Although there are various ways to install packages from CRAN, I generally use the install.packages() function:


It may ask you which CRAN mirror to use, and then it will download and install the package.

If you’re using an old version of R, you may get a message saying that snow is not available. snow has required R 2.12.1 since version 0.3-5, so you might need to download and install snow 0.3-3 from the CRAN package archives. In your browser, search for “CRAN snow” and it will probably bring you to snow’s download page on CRAN. Click on the “snow archive” link, and then you can download snow_0.3-3.tar.gz. Or you can try directly downloading it from:

Once you’ve downloaded it, you can install it from the command line with:

% R CMD INSTALL snow_0.3-3.tar.gz

You may need to use the -l option to specify a different installation directory if you don’t have permission to install it in the default directory.
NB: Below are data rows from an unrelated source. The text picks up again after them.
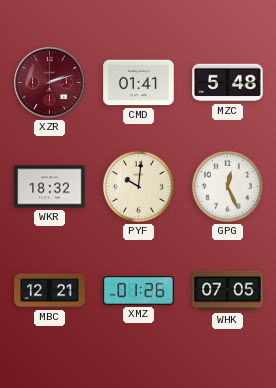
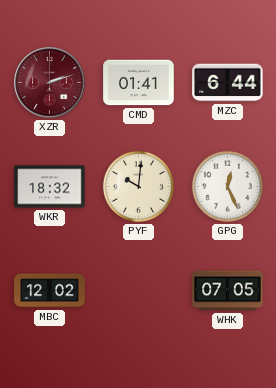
MZC: 5:48 -> 6:44
MBC: 12:21 -> 12:02
XMZ: 01:26 -> none
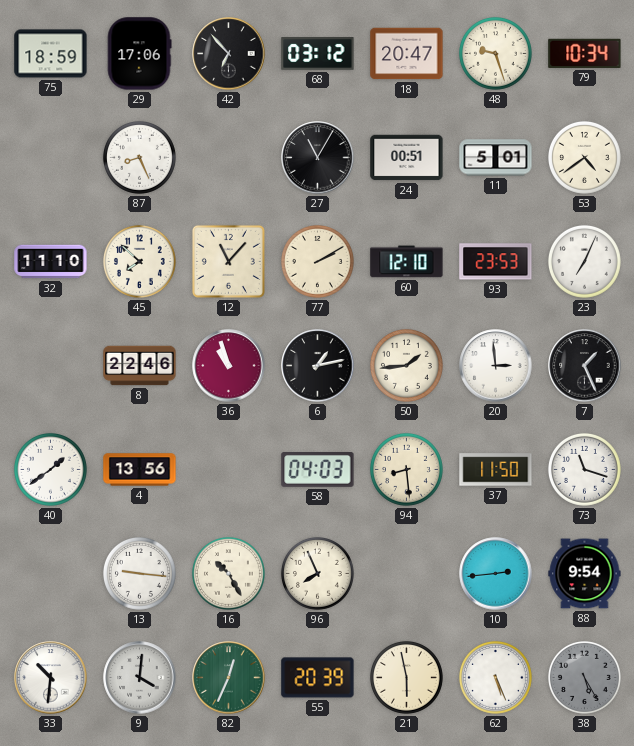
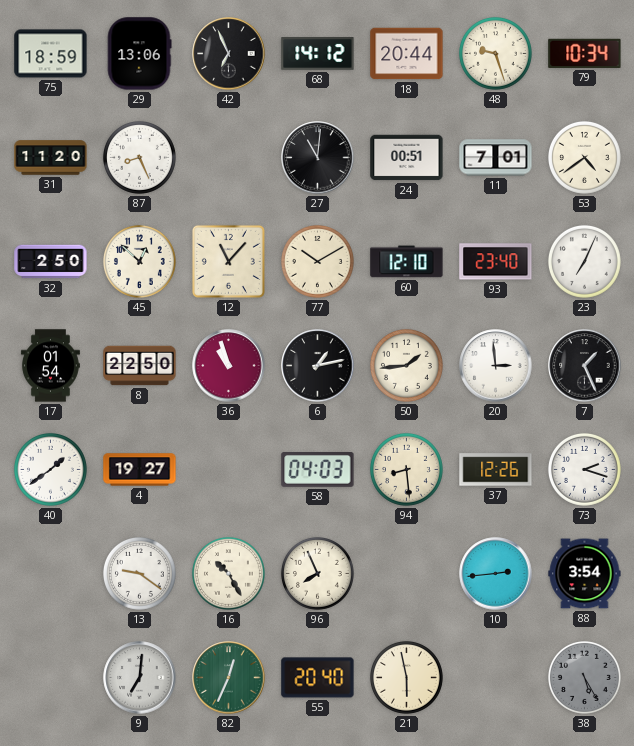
29: 17:06 -> 13:06
42: 6:53 -> 6:56
68: 03:12 -> 14:12
18: 20:47 -> 20:44
31: none -> 11:20
27: 11:05 -> 11:01
11: 5:01 -> 7:01
32: 11:10 -> 2:50
45: 7:52 -> 12:52
77: 2:10 -> 10:10
93: 23:53 -> 23:40
17: none -> 01:54
8: 22:46 -> 22:50
4: 13:56 -> 19:27
37: 11:50 -> 12:26
73: 11:18 -> 2:18
13: 9:16 -> 9:21
88: 9:54 -> 3:54
33: 10:31 -> none
9: 4:01 -> 7:01
55: 20:39 -> 20:40
62: 5:26 -> none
For help on this command, use the --help option. For more information on installing R packages, see the section “Installing packages” in the “R Installation and Administration” manual, written by the “R Development Core Team”, and available from the R Project website.


As a developer, I always use the most recent version of R. That makes it easier to install packages from CRAN, since packages are only built for the most recent version of R on CRAN. They keep around older binary distributions of packages, but they don’t build new packages or new versions of packages for anything but the current version of R. And if a new version of a package depends on a newer version of R, as with snow, you can’t even build it for yourself on an older version of R. However, if you’re using R for production use, you need to be much more cautious about upgrading to the latest version of R.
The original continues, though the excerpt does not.